Next week at VMworld, I'm presenting a session called “Escaping the chaos monkey: enterprise vs. commodity clouds”, detailing the differences in the two types of cloud, and the resulting impact to applications. The session is CIM 2865, Wednesday at 12.30pm. The Chaos Monkey is a process developed by Netflix to simulate the unreliability of commodity clouds by randomly killing virtual machines (VMs).
Commodity clouds are designed to trade off VM uptime to reduce hardware costs & boost profitability. This assumes that all applications will be written as distributed systems that can take care of their own uptime, and that the uptime of individual virtual machines (VMs) is not important. Amazon’s EC2 service, for example, has no guarantee for VM uptime.
To illustrate the contrast with an enterprise cloud approach, I’d like to share an example from VMware partner StratoGen, a hosting and cloud provider in London. Late last week, they needed to do emergency power maintenance in one of their London datacenters, Telehouse West. In a commodity cloud, preventative maintenance typically means some VMs are going to die, because there’s no infrastructure to keep VMs running while the hardware is replaced.

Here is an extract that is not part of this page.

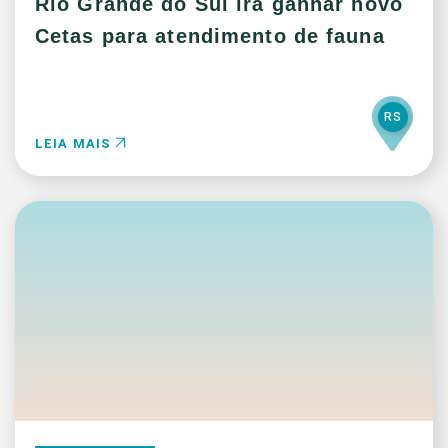
Rio Grande do Sul irá ganhar novo
Cetas para atendimento de fauna
RS
LEIA MAIS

But StratoGen’s customers didn’t suffer an outage. In fact, they wouldn’t have known anything was happening if they hadn’t read the service bulletin. Here’s what StratoGen did: prior to commencing maintenance, all running customer VMs were migrated from StratoGen’s Telehouse location to another data center, Park Royal, in West London using VMware vMotion. The power maintenance was carried out as planned, and several hours later the VMs were vMotioned back to Telehouse. No VMs were harmed during this process 😉
StratoGen’s approach is designed for the overwhelming majority of existing applications that assume a reliable server infrastructure layer. Often, these applications cannot be easily altered or re-written, or it is simply uneconomic to do so. This is the market served by enterprise public clouds, and StratoGen is a good example of the kind of service quality that helps those applications run better by avoiding individual VM downtime.
The irony is that because absolutely nothing went wrong, this isn't something that is likely to generate headlines like other recent cloud service interruptions. Sometimes it's what doesn't happen that is valuable.